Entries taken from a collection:
++++++++++++++++++++
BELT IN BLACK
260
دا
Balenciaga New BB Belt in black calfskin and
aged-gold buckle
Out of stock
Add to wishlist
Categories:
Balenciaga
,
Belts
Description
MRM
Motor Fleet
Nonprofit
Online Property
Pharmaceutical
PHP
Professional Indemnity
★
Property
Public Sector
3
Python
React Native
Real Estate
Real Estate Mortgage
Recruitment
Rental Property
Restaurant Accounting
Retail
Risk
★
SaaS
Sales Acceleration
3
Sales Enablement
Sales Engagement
++++++++++++++++++++
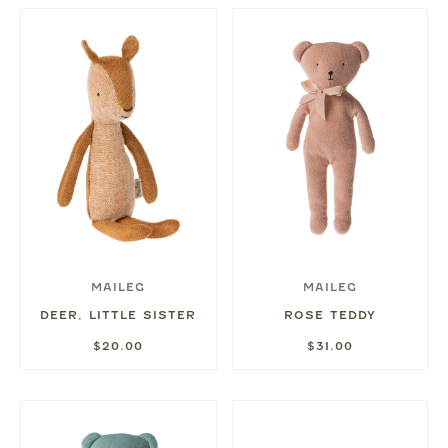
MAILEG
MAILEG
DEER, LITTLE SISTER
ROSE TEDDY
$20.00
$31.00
++++++++++++++++++++
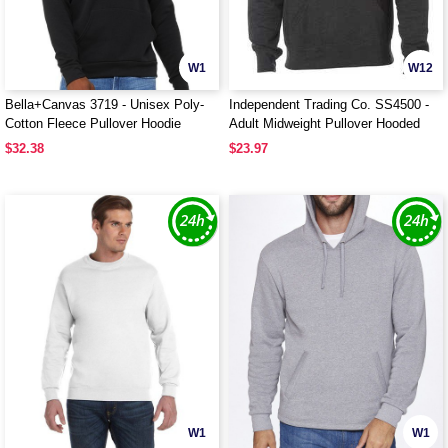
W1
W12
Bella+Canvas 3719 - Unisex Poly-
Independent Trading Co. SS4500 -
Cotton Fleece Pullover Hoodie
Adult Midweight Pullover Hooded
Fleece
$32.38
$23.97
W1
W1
++++++++++++++++++++
BRIEF:
Counting only lines that hold the word "Pullover", state how many there are in the data. Write the number alone.

RESPONSE BOX:
2